Using CSS Transitions/Animations with SVG attributes

[This discharges my action to summarize today's FXTF telcon discussion
about using CSS Transitions and Animations on SVG.]

At the 15Mar2011 FXTF conference call, we discussed the proposals for
applying CSS Transitions and Animations to SVG.

The essential problem is that only a handful of SVG attributes are
exposed as CSS properties that can theoretically be animated, such as
'fill'.  We'd like many more (possibly all) SVG attributes to be
exposed as properties that can then be animated with CSS.

The full proposals can be found at
<http://www.w3.org/Graphics/SVG/WG/wiki/Talk:F2F/Auckland_2011/CSS_Animation>.
 I'll quickly summarize them here.

#1 proposes just directly promoting SVG attributes to CSS properties.
It has been generally rejected by the SVGWG.  It has several bad
properties, such as several properties with different syntaxes based
on the element it comes from, and the possibility of future global
conflict.

#2 proposes mapping some (possibly large) subset of SVG attributes
into properties with new names.  In this proposal, the affected
attributes would then become presentational attributes, acting the
same way that the existing presentational attributes in SVG and HTML
do.  The downside of this is that it would introduce many new CSS
properties.  The exact number that we can get away with is being
debated, but the smallest set so far is around 20.

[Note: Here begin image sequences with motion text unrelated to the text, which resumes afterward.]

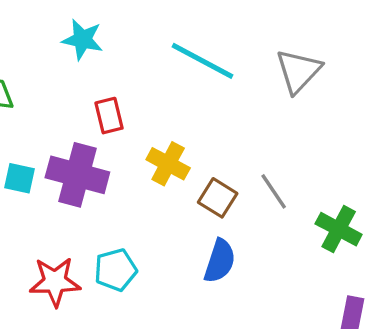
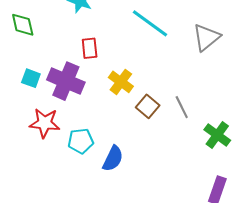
blue semicircle: (220, 261) -> (113, 159), moved
red star: (55, 282) -> (45, 123), moved

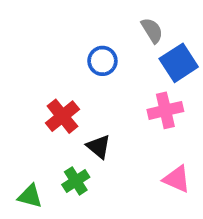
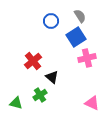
blue circle: (102, 61) -> (51, 21), moved
blue square: (179, 63) -> (76, 37), moved
pink triangle: (177, 179) -> (92, 103), moved

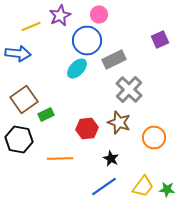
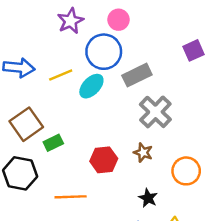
yellow line: (31, 26) -> (61, 75), moved
brown star: (119, 122) -> (143, 153), size x0.7
black star: (111, 158) -> (148, 198), moved

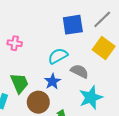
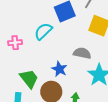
cyan semicircle: (58, 56) -> (43, 31), moved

#3 proposes introducing a new syntax for indicating that you want to
animate an SVG attribute's value.  You would use "attr(name)" on the
LHS of a rule, with the value on the RHS.  As this breaks CSS's Core
Grammar, this wouldn't be valid in normal declaration blocks, only in
@keyframes blocks.  This has the downside that it's impossible to use
CSS Transitions on the attributes.

Another proposal that vaguely resembles all of them is to introduce
all SVG attributes as attr-* or svg-* properties.  This would
introduce a large number of new properties and would make some
properties have different meanings/syntax on different elements, but
it's usable in both Transitions and Animations, and has no chance of
colliding with existing properties.



Personal opinions here now.  I strongly object to #3.  Anything which
can't be used in Transitions is a complete non-starter in my opinion.
I also strongly object to #1 and the fourth proposal, because having
properties that act significantly different on different elements is a
bad thing.  This leaves me with only #2 being acceptable.  I've been
working on the list of attributes we'd have to map over at
<http://www.xanthir.com/etc/animatable-svg-attributes.html> - several
map directly into existing properties and some may be collapsible into
single properties, so the actual list is roughly around 20.